-------- EXTRACTED MATERIAL --------
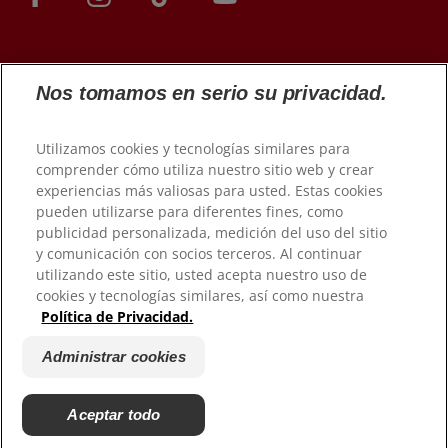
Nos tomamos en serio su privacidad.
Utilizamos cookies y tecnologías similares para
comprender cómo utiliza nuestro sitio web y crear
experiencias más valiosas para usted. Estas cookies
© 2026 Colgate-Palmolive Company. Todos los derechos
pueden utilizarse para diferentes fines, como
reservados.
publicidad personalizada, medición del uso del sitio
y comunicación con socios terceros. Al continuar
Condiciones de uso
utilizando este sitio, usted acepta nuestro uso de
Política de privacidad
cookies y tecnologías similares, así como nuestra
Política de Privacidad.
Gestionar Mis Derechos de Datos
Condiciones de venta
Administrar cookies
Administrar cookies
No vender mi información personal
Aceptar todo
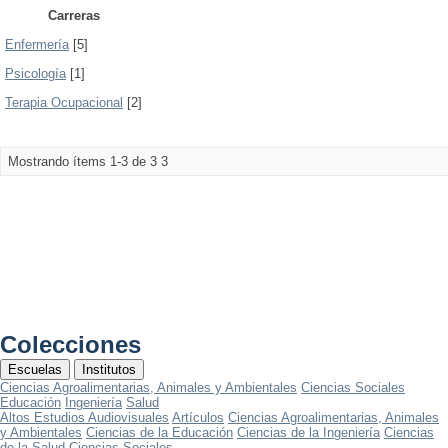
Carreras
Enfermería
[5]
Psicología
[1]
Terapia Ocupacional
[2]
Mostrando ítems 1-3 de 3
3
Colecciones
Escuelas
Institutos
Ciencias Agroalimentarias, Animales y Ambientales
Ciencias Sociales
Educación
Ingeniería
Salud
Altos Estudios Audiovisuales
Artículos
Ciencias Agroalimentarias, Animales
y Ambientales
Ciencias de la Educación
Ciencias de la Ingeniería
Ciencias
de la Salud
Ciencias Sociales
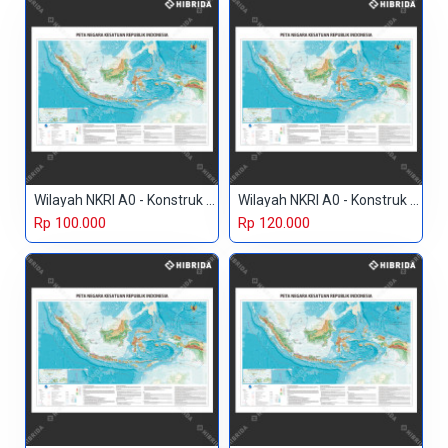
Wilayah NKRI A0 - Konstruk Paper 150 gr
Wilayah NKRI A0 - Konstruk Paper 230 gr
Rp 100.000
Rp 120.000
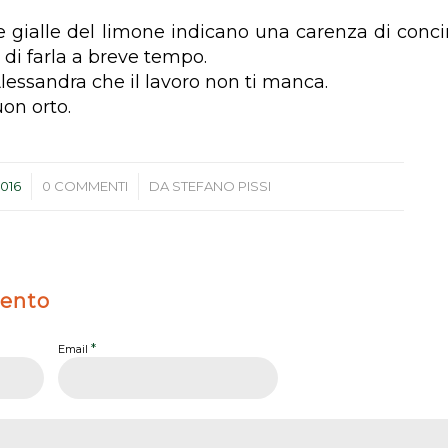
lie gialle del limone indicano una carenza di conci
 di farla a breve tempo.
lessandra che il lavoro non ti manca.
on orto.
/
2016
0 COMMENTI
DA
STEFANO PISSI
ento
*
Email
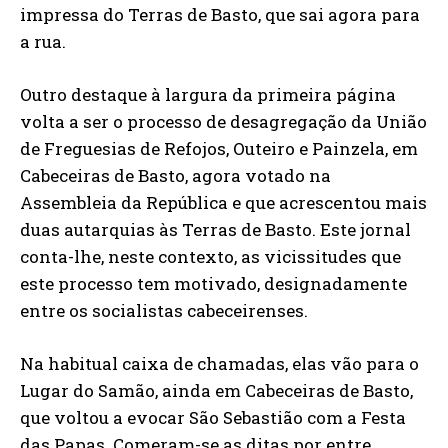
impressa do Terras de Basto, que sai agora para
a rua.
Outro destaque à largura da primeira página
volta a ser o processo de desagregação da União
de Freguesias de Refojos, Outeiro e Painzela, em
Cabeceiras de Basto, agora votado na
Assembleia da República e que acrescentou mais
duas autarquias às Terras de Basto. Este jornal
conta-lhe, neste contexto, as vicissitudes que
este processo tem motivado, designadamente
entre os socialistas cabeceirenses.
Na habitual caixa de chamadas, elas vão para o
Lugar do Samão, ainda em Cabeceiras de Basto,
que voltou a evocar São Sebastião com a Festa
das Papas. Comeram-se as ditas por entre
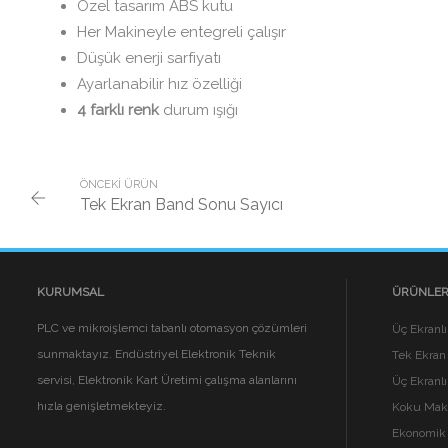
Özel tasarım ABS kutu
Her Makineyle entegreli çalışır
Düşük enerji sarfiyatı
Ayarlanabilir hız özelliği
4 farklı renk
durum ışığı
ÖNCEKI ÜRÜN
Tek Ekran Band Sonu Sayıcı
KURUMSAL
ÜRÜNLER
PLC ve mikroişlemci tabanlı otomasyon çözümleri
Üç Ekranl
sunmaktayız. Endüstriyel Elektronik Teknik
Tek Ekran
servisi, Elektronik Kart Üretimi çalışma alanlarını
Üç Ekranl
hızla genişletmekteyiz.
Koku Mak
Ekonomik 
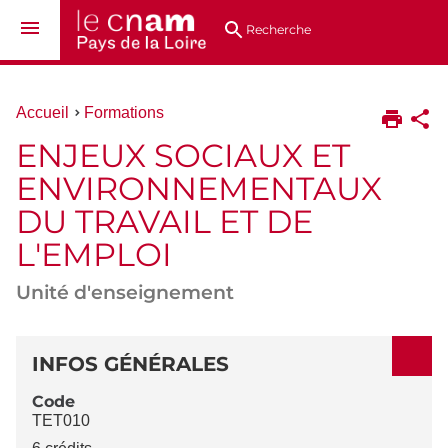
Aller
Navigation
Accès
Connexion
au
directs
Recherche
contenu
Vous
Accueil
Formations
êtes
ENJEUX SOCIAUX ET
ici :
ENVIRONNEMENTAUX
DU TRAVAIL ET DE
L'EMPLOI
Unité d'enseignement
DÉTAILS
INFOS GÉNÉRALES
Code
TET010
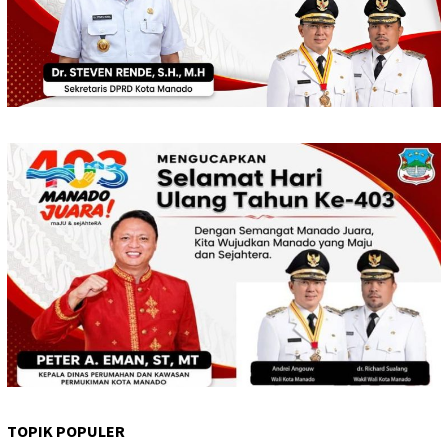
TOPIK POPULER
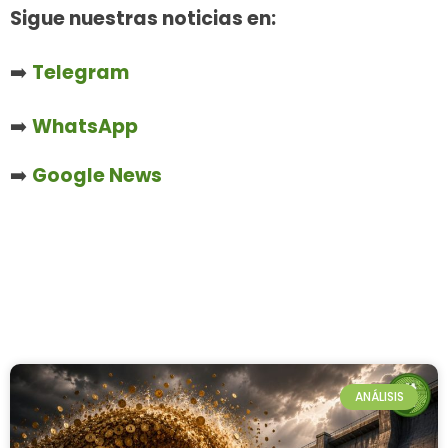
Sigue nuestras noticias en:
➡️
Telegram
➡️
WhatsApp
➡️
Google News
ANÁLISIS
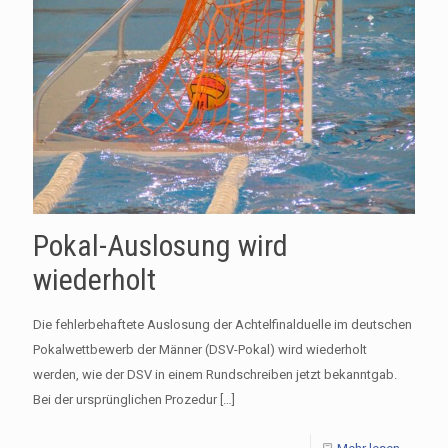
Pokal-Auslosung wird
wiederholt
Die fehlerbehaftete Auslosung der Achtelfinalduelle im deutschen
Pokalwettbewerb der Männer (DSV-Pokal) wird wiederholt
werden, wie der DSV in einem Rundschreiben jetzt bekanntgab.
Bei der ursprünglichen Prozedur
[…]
--------
-------- EXTRACTED MATERIAL --------
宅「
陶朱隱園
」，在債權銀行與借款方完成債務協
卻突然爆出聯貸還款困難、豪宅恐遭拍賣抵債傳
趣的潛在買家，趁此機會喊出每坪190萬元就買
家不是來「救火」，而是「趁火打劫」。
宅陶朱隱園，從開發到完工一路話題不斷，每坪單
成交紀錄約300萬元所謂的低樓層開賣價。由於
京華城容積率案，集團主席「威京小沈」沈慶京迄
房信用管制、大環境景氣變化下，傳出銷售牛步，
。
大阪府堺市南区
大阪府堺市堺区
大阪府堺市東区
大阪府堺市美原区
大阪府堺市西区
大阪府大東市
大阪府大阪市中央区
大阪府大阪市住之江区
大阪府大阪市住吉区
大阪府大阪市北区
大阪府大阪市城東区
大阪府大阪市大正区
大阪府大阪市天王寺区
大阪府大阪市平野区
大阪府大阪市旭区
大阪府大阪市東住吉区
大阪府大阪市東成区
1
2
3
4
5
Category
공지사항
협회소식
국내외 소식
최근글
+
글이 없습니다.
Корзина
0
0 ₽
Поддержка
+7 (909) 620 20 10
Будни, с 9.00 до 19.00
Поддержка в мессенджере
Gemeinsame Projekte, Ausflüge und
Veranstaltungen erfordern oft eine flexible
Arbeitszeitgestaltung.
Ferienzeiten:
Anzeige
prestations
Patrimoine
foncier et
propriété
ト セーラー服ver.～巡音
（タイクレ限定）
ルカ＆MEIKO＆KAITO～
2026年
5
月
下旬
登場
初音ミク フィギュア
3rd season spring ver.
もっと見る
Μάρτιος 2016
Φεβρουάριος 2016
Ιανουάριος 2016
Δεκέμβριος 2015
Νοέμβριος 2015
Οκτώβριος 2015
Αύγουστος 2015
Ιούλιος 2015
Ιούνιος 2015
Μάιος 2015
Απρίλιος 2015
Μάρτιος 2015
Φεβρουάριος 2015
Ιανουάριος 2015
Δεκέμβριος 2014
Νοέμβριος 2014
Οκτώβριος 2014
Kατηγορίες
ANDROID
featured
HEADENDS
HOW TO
--------
-------- EXTRACTED MATERIAL --------
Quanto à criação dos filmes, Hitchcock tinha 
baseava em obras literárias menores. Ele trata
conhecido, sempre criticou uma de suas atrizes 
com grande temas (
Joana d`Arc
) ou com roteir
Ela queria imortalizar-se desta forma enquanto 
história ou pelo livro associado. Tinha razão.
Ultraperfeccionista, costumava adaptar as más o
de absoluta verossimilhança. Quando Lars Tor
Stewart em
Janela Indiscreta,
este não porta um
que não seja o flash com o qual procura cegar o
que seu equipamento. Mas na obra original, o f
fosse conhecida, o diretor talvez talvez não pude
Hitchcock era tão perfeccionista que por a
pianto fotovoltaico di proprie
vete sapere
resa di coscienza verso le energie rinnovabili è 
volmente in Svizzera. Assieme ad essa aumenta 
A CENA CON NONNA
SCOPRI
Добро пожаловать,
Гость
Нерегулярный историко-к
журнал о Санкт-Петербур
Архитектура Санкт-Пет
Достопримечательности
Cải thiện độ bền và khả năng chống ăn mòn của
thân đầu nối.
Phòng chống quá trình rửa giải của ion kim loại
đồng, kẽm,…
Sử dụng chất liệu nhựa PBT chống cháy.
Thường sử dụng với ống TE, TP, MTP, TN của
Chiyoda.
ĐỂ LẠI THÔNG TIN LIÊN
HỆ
--------
## WHAT IS REQUIRED
Starting with the line that has "Nos tomamos en serio su privacidad." and going on through the line that has "Özel tasarım ABS kutu", transcribe the records above exactly, but skip the pictures.

## SOLUTION FOR THIS EXERCISE
Nos tomamos en serio su privacidad.
Utilizamos cookies y tecnologías similares para
comprender cómo utiliza nuestro sitio web y crear
experiencias más valiosas para usted. Estas cookies
© 2026 Colgate-Palmolive Company. Todos los derechos
pueden utilizarse para diferentes fines, como
reservados.
publicidad personalizada, medición del uso del sitio
y comunicación con socios terceros. Al continuar
Condiciones de uso
utilizando este sitio, usted acepta nuestro uso de
Política de privacidad
cookies y tecnologías similares, así como nuestra
Política de Privacidad.
Gestionar Mis Derechos de Datos
Condiciones de venta
Administrar cookies
Administrar cookies
No vender mi información personal
Aceptar todo
Carreras
Enfermería
[5]
Psicología
[1]
Terapia Ocupacional
[2]
Mostrando ítems 1-3 de 3
3
Colecciones
Escuelas
Institutos
Ciencias Agroalimentarias, Animales y Ambientales
Ciencias Sociales
Educación
Ingeniería
Salud
Altos Estudios Audiovisuales
Artículos
Ciencias Agroalimentarias, Animales
y Ambientales
Ciencias de la Educación
Ciencias de la Ingeniería
Ciencias
de la Salud
Ciencias Sociales
Wilayah NKRI A0 - Konstruk Paper 150 gr
Wilayah NKRI A0 - Konstruk Paper 230 gr
Rp 100.000
Rp 120.000
lie gialle del limone indicano una carenza di conci
 di farla a breve tempo.
lessandra che il lavoro non ti manca.
on orto.
/
2016
0 COMMENTI
DA
STEFANO PISSI
ento
*
Email
impressa do Terras de Basto, que sai agora para
a rua.
Outro destaque à largura da primeira página
volta a ser o processo de desagregação da União
de Freguesias de Refojos, Outeiro e Painzela, em
Cabeceiras de Basto, agora votado na
Assembleia da República e que acrescentou mais
duas autarquias às Terras de Basto. Este jornal
conta-lhe, neste contexto, as vicissitudes que
este processo tem motivado, designadamente
entre os socialistas cabeceirenses.
Na habitual caixa de chamadas, elas vão para o
Lugar do Samão, ainda em Cabeceiras de Basto,
que voltou a evocar São Sebastião com a Festa
das Papas. Comeram-se as ditas por entre
Özel tasarım ABS kutu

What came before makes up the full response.